» Problem requirements:
Write every line of the following listing exactly as it reads.

--------------------------------

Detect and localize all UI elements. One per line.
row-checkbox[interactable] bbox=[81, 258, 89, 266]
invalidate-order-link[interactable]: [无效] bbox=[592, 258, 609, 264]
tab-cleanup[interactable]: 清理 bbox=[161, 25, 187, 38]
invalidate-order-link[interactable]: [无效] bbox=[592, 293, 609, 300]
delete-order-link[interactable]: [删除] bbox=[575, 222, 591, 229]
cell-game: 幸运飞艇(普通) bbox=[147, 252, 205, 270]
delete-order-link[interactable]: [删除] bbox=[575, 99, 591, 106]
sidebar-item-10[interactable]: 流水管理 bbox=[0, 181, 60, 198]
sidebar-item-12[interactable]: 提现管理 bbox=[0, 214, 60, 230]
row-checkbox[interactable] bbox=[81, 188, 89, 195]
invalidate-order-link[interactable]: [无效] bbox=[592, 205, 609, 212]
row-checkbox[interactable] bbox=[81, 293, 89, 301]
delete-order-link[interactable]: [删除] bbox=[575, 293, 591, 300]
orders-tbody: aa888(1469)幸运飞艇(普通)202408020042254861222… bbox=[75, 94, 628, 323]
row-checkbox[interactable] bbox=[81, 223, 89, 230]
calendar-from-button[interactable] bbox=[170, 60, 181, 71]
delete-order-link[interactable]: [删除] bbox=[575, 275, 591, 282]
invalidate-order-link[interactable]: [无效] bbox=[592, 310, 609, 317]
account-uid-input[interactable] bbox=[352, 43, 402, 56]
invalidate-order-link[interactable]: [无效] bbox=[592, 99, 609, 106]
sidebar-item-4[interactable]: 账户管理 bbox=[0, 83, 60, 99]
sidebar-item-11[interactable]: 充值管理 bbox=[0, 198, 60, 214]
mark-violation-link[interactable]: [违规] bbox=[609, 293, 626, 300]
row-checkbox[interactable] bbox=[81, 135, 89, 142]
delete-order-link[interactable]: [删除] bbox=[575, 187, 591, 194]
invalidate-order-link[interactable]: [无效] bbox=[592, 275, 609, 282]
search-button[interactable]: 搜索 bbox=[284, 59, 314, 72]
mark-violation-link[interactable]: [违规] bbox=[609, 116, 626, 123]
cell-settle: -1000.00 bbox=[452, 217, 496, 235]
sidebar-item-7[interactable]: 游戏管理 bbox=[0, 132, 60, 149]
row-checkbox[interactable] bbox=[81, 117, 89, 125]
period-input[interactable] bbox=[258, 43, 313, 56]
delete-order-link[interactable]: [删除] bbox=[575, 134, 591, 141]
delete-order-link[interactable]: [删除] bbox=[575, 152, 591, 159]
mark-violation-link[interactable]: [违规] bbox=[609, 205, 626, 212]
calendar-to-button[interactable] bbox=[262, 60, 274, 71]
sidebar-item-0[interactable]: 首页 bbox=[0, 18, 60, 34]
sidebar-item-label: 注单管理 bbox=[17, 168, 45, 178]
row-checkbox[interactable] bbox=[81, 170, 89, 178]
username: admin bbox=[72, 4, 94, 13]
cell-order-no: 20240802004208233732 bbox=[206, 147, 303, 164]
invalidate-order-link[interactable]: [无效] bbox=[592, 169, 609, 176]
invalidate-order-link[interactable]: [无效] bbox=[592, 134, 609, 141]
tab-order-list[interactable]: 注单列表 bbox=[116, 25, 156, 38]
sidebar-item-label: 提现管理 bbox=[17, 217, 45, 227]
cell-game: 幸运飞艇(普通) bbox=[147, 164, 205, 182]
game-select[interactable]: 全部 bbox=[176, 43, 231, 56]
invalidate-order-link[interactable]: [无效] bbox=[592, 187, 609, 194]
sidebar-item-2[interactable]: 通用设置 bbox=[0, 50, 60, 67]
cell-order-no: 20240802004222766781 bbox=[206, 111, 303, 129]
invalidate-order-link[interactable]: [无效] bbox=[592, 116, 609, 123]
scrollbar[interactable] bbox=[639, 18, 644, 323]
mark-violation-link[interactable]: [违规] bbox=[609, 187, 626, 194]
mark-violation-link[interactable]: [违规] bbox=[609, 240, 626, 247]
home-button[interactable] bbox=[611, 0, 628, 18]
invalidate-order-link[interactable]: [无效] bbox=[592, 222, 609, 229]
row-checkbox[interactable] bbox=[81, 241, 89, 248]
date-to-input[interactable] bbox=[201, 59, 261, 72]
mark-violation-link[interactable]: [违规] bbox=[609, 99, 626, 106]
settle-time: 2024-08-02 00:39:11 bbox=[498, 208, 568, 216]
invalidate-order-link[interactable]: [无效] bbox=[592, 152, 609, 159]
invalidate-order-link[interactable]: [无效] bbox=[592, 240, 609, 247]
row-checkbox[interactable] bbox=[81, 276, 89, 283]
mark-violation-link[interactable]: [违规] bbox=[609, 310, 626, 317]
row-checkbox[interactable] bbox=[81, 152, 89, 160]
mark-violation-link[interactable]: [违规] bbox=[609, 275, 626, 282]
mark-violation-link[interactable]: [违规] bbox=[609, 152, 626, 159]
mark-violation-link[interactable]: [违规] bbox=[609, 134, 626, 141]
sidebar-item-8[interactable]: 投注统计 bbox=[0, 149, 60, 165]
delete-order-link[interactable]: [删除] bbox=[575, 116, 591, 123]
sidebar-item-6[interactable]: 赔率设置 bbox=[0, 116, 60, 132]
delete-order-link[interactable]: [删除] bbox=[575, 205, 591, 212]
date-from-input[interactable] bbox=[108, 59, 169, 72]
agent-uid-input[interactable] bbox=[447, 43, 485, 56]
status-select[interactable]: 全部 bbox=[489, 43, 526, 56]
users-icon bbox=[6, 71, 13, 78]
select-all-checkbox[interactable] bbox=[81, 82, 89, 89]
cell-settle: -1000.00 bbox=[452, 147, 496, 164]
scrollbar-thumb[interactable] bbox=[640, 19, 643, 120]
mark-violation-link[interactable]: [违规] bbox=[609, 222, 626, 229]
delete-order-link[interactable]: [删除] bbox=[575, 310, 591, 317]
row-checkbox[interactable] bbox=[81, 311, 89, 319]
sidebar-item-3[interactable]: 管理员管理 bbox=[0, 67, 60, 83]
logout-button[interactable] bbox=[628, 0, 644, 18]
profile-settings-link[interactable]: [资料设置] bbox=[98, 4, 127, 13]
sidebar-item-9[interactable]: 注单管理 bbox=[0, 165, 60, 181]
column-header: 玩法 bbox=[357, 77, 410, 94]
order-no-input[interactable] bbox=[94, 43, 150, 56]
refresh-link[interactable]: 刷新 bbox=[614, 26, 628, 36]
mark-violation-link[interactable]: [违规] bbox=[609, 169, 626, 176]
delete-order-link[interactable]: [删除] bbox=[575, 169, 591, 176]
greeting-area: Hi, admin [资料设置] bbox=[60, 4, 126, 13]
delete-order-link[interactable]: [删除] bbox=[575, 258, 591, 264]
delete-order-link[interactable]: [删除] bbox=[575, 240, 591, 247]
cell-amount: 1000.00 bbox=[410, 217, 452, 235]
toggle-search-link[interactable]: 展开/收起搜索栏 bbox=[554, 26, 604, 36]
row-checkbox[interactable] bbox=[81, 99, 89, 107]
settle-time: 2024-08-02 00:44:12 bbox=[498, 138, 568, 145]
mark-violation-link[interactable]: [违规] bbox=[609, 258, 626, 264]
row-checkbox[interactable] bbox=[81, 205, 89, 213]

--------------------------------

» Answer area:
Detect and localize all UI elements. One per line.
row-checkbox[interactable] bbox=[81, 258, 89, 266]
invalidate-order-link[interactable]: [无效] bbox=[592, 258, 609, 264]
tab-cleanup[interactable]: 清理 bbox=[161, 25, 187, 38]
invalidate-order-link[interactable]: [无效] bbox=[592, 293, 609, 300]
delete-order-link[interactable]: [删除] bbox=[575, 222, 591, 229]
cell-game: 幸运飞艇(普通) bbox=[147, 252, 205, 270]
delete-order-link[interactable]: [删除] bbox=[575, 99, 591, 106]
sidebar-item-10[interactable]: 流水管理 bbox=[0, 181, 60, 198]
sidebar-item-12[interactable]: 提现管理 bbox=[0, 214, 60, 230]
row-checkbox[interactable] bbox=[81, 188, 89, 195]
invalidate-order-link[interactable]: [无效] bbox=[592, 205, 609, 212]
row-checkbox[interactable] bbox=[81, 293, 89, 301]
delete-order-link[interactable]: [删除] bbox=[575, 293, 591, 300]
orders-tbody: aa888(1469)幸运飞艇(普通)202408020042254861222… bbox=[75, 94, 628, 323]
row-checkbox[interactable] bbox=[81, 223, 89, 230]
calendar-from-button[interactable] bbox=[170, 60, 181, 71]
delete-order-link[interactable]: [删除] bbox=[575, 275, 591, 282]
invalidate-order-link[interactable]: [无效] bbox=[592, 310, 609, 317]
account-uid-input[interactable] bbox=[352, 43, 402, 56]
invalidate-order-link[interactable]: [无效] bbox=[592, 99, 609, 106]
sidebar-item-4[interactable]: 账户管理 bbox=[0, 83, 60, 99]
sidebar-item-11[interactable]: 充值管理 bbox=[0, 198, 60, 214]
mark-violation-link[interactable]: [违规] bbox=[609, 293, 626, 300]
row-checkbox[interactable] bbox=[81, 135, 89, 142]
delete-order-link[interactable]: [删除] bbox=[575, 187, 591, 194]
invalidate-order-link[interactable]: [无效] bbox=[592, 275, 609, 282]
search-button[interactable]: 搜索 bbox=[284, 59, 314, 72]
mark-violation-link[interactable]: [违规] bbox=[609, 116, 626, 123]
cell-settle: -1000.00 bbox=[452, 217, 496, 235]
sidebar-item-7[interactable]: 游戏管理 bbox=[0, 132, 60, 149]
row-checkbox[interactable] bbox=[81, 117, 89, 125]
period-input[interactable] bbox=[258, 43, 313, 56]
delete-order-link[interactable]: [删除] bbox=[575, 134, 591, 141]
delete-order-link[interactable]: [删除] bbox=[575, 152, 591, 159]
mark-violation-link[interactable]: [违规] bbox=[609, 205, 626, 212]
calendar-to-button[interactable] bbox=[262, 60, 274, 71]
sidebar-item-0[interactable]: 首页 bbox=[0, 18, 60, 34]
sidebar-item-label: 注单管理 bbox=[17, 168, 45, 178]
row-checkbox[interactable] bbox=[81, 170, 89, 178]
username: admin bbox=[72, 4, 94, 13]
cell-order-no: 20240802004208233732 bbox=[206, 147, 303, 164]
invalidate-order-link[interactable]: [无效] bbox=[592, 169, 609, 176]
invalidate-order-link[interactable]: [无效] bbox=[592, 134, 609, 141]
tab-order-list[interactable]: 注单列表 bbox=[116, 25, 156, 38]
sidebar-item-label: 提现管理 bbox=[17, 217, 45, 227]
cell-game: 幸运飞艇(普通) bbox=[147, 164, 205, 182]
game-select[interactable]: 全部 bbox=[176, 43, 231, 56]
invalidate-order-link[interactable]: [无效] bbox=[592, 187, 609, 194]
sidebar-item-2[interactable]: 通用设置 bbox=[0, 50, 60, 67]
cell-order-no: 20240802004222766781 bbox=[206, 111, 303, 129]
invalidate-order-link[interactable]: [无效] bbox=[592, 116, 609, 123]
scrollbar[interactable] bbox=[639, 18, 644, 323]
mark-violation-link[interactable]: [违规] bbox=[609, 187, 626, 194]
mark-violation-link[interactable]: [违规] bbox=[609, 240, 626, 247]
home-button[interactable] bbox=[611, 0, 628, 18]
invalidate-order-link[interactable]: [无效] bbox=[592, 222, 609, 229]
row-checkbox[interactable] bbox=[81, 241, 89, 248]
date-to-input[interactable] bbox=[201, 59, 261, 72]
mark-violation-link[interactable]: [违规] bbox=[609, 99, 626, 106]
settle-time: 2024-08-02 00:39:11 bbox=[498, 208, 568, 216]
invalidate-order-link[interactable]: [无效] bbox=[592, 152, 609, 159]
invalidate-order-link[interactable]: [无效] bbox=[592, 240, 609, 247]
row-checkbox[interactable] bbox=[81, 276, 89, 283]
mark-violation-link[interactable]: [违规] bbox=[609, 310, 626, 317]
row-checkbox[interactable] bbox=[81, 152, 89, 160]
mark-violation-link[interactable]: [违规] bbox=[609, 275, 626, 282]
mark-violation-link[interactable]: [违规] bbox=[609, 152, 626, 159]
mark-violation-link[interactable]: [违规] bbox=[609, 134, 626, 141]
sidebar-item-8[interactable]: 投注统计 bbox=[0, 149, 60, 165]
delete-order-link[interactable]: [删除] bbox=[575, 116, 591, 123]
sidebar-item-6[interactable]: 赔率设置 bbox=[0, 116, 60, 132]
delete-order-link[interactable]: [删除] bbox=[575, 205, 591, 212]
date-from-input[interactable] bbox=[108, 59, 169, 72]
agent-uid-input[interactable] bbox=[447, 43, 485, 56]
status-select[interactable]: 全部 bbox=[489, 43, 526, 56]
users-icon bbox=[6, 71, 13, 78]
select-all-checkbox[interactable] bbox=[81, 82, 89, 89]
cell-settle: -1000.00 bbox=[452, 147, 496, 164]
scrollbar-thumb[interactable] bbox=[640, 19, 643, 120]
mark-violation-link[interactable]: [违规] bbox=[609, 222, 626, 229]
delete-order-link[interactable]: [删除] bbox=[575, 310, 591, 317]
row-checkbox[interactable] bbox=[81, 311, 89, 319]
sidebar-item-3[interactable]: 管理员管理 bbox=[0, 67, 60, 83]
logout-button[interactable] bbox=[628, 0, 644, 18]
profile-settings-link[interactable]: [资料设置] bbox=[98, 4, 127, 13]
sidebar-item-9[interactable]: 注单管理 bbox=[0, 165, 60, 181]
column-header: 玩法 bbox=[357, 77, 410, 94]
order-no-input[interactable] bbox=[94, 43, 150, 56]
refresh-link[interactable]: 刷新 bbox=[614, 26, 628, 36]
mark-violation-link[interactable]: [违规] bbox=[609, 169, 626, 176]
delete-order-link[interactable]: [删除] bbox=[575, 169, 591, 176]
greeting-area: Hi, admin [资料设置] bbox=[60, 4, 126, 13]
delete-order-link[interactable]: [删除] bbox=[575, 258, 591, 264]
delete-order-link[interactable]: [删除] bbox=[575, 240, 591, 247]
cell-amount: 1000.00 bbox=[410, 217, 452, 235]
toggle-search-link[interactable]: 展开/收起搜索栏 bbox=[554, 26, 604, 36]
row-checkbox[interactable] bbox=[81, 99, 89, 107]
settle-time: 2024-08-02 00:44:12 bbox=[498, 138, 568, 145]
mark-violation-link[interactable]: [违规] bbox=[609, 258, 626, 264]
row-checkbox[interactable] bbox=[81, 205, 89, 213]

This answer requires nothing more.